L'agricoltore. - Altro aspetto che nella figura di N. accenna alla marcia dell'umanità, riguarda i progressi dell'agricoltura. A N. fa risalire la Bibbia la coltura della vite e l'arte di trarne il vino (Genesi, IX, 20 seg.); ma presentandoci, insieme con la prima invenzione, anche il lato pericoloso con l'ebbrezza (sebbene inconscia) di N., vuole mettere discretamente in guardia dagli abusi. Nella nota scena che chiude l'incidente (Cam schernisce, Sem e Iafet pudibondi velano la nudità del padre) realismo e moralità, fierezza etnica e storia mondiale si fondono insieme. L'espansione di Iafet, il suo passaggio alla religione di Sem, il servaggio di Cam sotto i primi due, sono i tre punti del messaggio di N. (Genesi, IX, 24-26) e dànno in compendio la storia millenaria dei tre continenti, Europa, Asia e Africa.
Nome, etimologia. - A questo carattere d'innovatore dell'agricoltura sembra annodarsi il motivo dell'imposizione del nome Noè, espresso, secondo un uso frequente nella Bibbia e nell'antico Oriente, con un'assonanza etimologica. Lamec, padre di Noè (si legge in Genesi, V, 28 segg.) "ebbe un figlio e lo chiamò Noè, dicendo: Questi ci ristorerà dal nostro lavoro, e dalle fatiche delle nostre braccia per il suolo maledetto da Dio" (cfr. Genesi, III, 17). L'accenno all'agricoltura è chiaro, e l'allusione all'effetto esilarante del vino è almeno probabile (v. Salmo, CIV, 15; Proverbi, XXXI, 6 seg.; Geremia, XVI, 7); ma l'assonanza del nome Noè (ebr. Noaḥ) col verbo "ristorare" o "confortare" (ebr. naḥem) non va che per metà.
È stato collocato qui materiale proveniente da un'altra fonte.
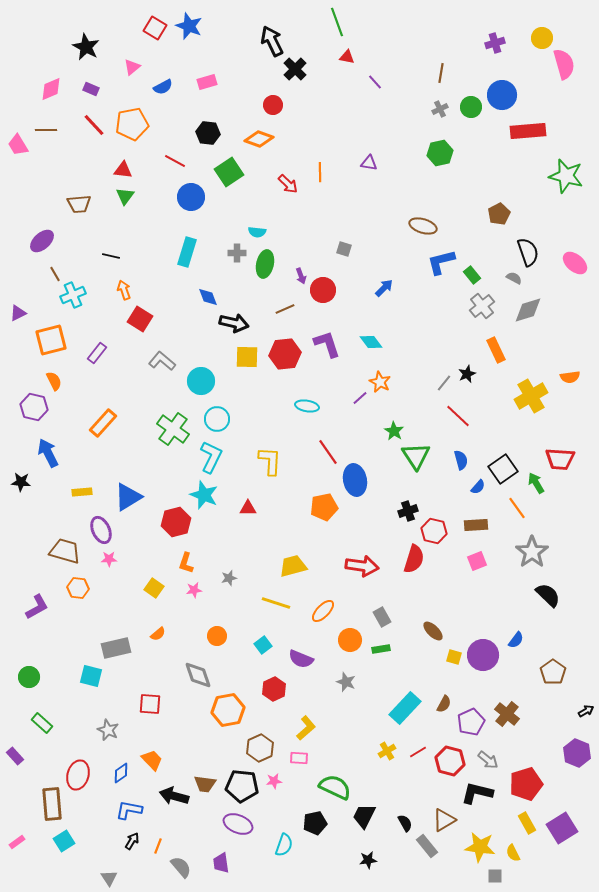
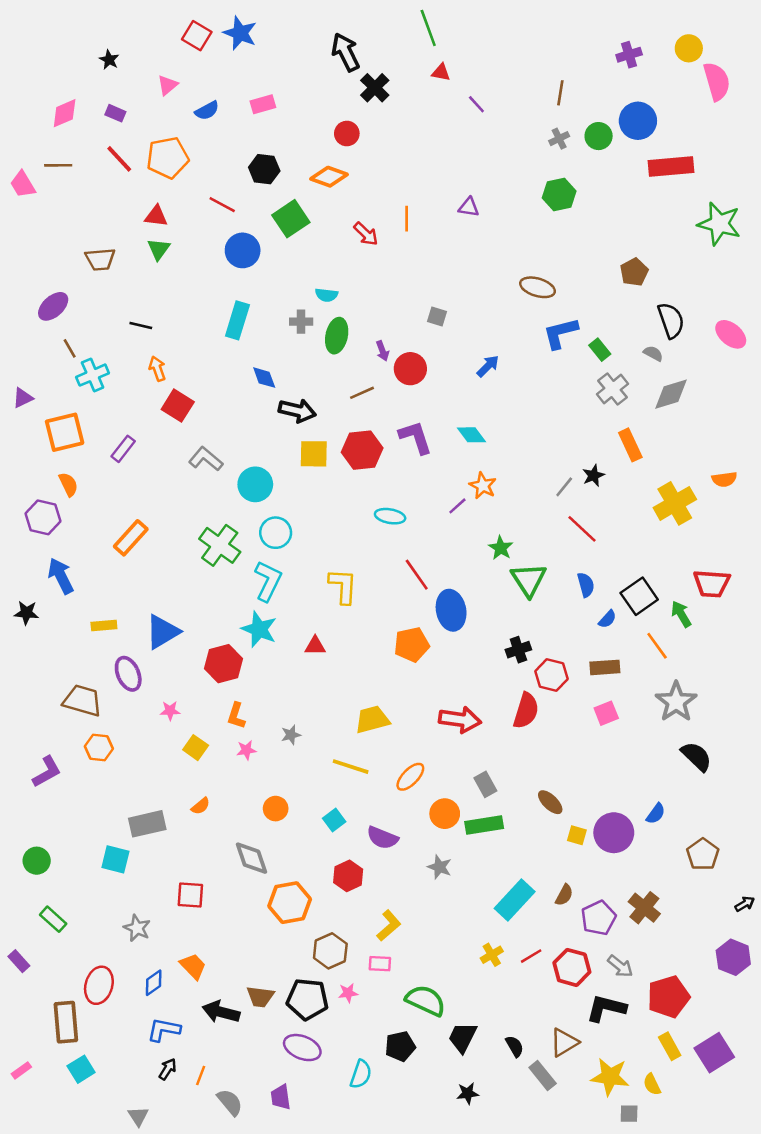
black star: (86, 47) -> (109, 60), size x0.6
pink star: (109, 559) -> (170, 711), moved
green rectangle: (381, 649) -> (484, 825), size x1.6

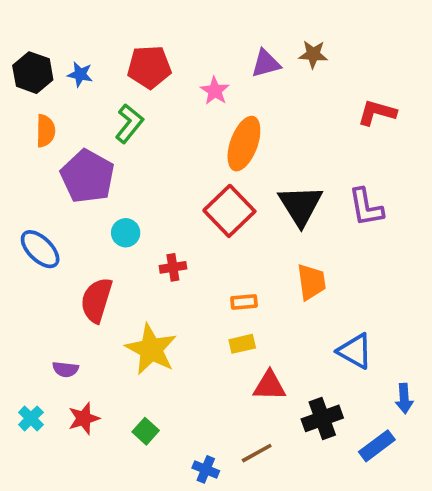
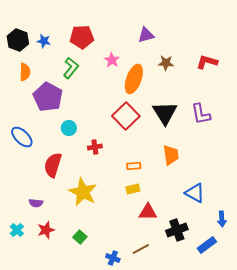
brown star: (313, 54) -> (166, 63), moved
pink star: (215, 91) -> (112, 60), moved

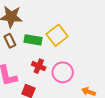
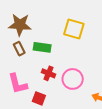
yellow square: (57, 35) -> (74, 29), moved, turned -35

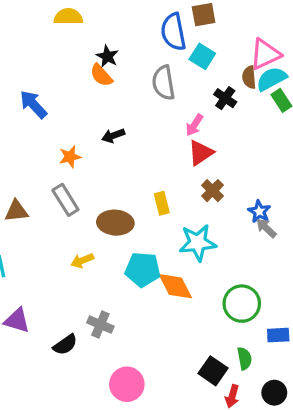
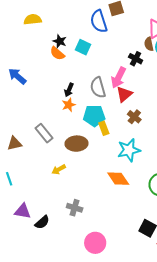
cyan square: (202, 56) -> (83, 47), moved
gray semicircle: (164, 83) -> (98, 87), moved
pink arrow: (194, 125) -> (118, 78), size x1.5
black arrow: (113, 136) -> (69, 90), turned -40
orange star: (70, 157) -> (69, 105), moved
cyan pentagon: (143, 269) -> (94, 116), moved
black semicircle: (65, 345) -> (42, 222), moved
Correggere questo verbo in quello di nûaḥ "riposare", della stessa radice che Noah, è arrischiato. Forse qui si fonde insieme l'eco di due tradizioni. In un frammento dell'epopea di Gilgamesh in lingua Harri (parte dell'impero hittita) trovato recentemente a Boğazköy l'eroe scampato al diluvio si chiama Naḥmuliel, formato cioè precisamente con la radice naḥem (v. E. Burrows, in Journal of the Royal Asiatic Society, 1925, p. 281 segg).
Non farà meraviglia che la riflessione religiosa e l'immaginazione popolare abbiano poi, specialmente presso i Giudei, ingrandito, ampliato e abbellito la figura di Noè con leggende, che si possono vedere riassunte in The Jewish Encyclopedia, IX, p. 319-323. Nell'epoca romana la leggenda di Noè s'era localizzata ad Apamea nella Frigia, dove furono coniate (sec. III d. C.) anche monete con la figura di Noè nell'arca; v. Dictionnaire d'archéologie chrétienne et de liturgie, I, 11. coll. 2501-2522.